Q8. A researcher hypothesizes that a coin is biased towards tails. They flip the coin 100 times and observe
45 tails. Conduct a chi-square goodness of fit test to determine if the observed frequencies match the
expected frequencies of a fair coin. Use a significance level of 0.05.


ANS-8


To conduct a chi-square goodness of fit test to determine if the observed frequencies of the coin flips match the expected frequencies of a fair coin, you can use Python with the `scipy.stats` module. In this test, the null hypothesis is that the coin is fair (not biased towards tails), and the alternative hypothesis is that the coin is biased towards tails.

Here's how you can perform the chi-square goodness of fit test:

```python
import numpy as np
from scipy.stats import chisquare

# Given data
total_flips = 100
observed_tails = 45
expected_tails = total_flips * 0.5  # For a fair coin, expected frequency of tails is 50%

# Create the observed and expected frequencies arrays for the chi-square test
observed_frequencies = np.array([observed_tails, total_flips - observed_tails])
expected_frequencies = np.array([expected_tails, total_flips - expected_tails])

# Perform the chi-square goodness of fit test
chi2_stat, p_value = chisquare(f_obs=observed_frequencies, f_exp=expected_frequencies)

# Define the significance level
alpha = 0.05

# Print the results
print("Chi-square statistic:", chi2_stat)
print("P-value:", p_value)

if p_value < alpha:
    print("The observed frequencies do not match the expected frequencies of a fair coin.")
else:
    print("The observed frequencies match the expected frequencies of a fair coin.")
```

In this code, we first calculate the expected frequency of tails assuming a fair coin (i.e., 50% chance of tails). Then, we use the `chisquare()` function from `scipy.stats` to perform the chi-square goodness of fit test.
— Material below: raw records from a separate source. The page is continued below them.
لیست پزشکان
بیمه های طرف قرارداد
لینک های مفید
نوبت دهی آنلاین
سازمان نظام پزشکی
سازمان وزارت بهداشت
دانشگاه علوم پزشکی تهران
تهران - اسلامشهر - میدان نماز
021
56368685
The `chisquare()` function compares the observed and expected frequencies and returns the chi-square statistic and the p-value.
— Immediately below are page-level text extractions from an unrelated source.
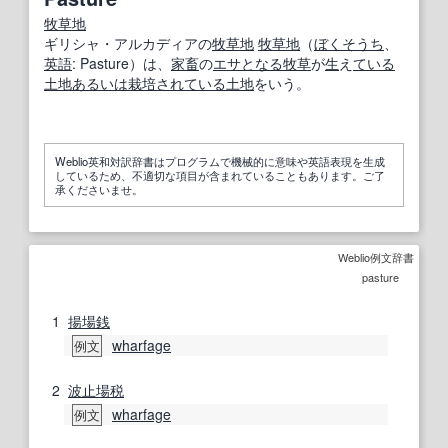
牧草地
ギリシャ・アルカディアの
牧草地
牧草地
（
ぼくそうち
、
英語
: Pasture）は、
家畜
の
エサ
となる
牧草
が
生
え
ている
土地
あるいは
栽培
されている
土地
をいう。
Weblio英和対訳辞書はプログラムで機械的に意味や英語表現を生成
しているため、不適切な項目が含まれていることもあります。ご了
承くださいませ。
Weblio例文辞書
pasture
1
揚場
銭
wharfage
例文
2
波止場
税
wharfage
例文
The p-value obtained from the test tells us whether there is enough evidence to reject the null hypothesis of a fair coin. If the p-value is less than the chosen significance level (0.05 in this case), we reject the null hypothesis, indicating that the observed frequencies do not match the expected frequencies of a fair coin. If the p-value is greater than the significance level, we fail to reject the null hypothesis, suggesting that the observed frequencies are consistent with those expected for a fair coin.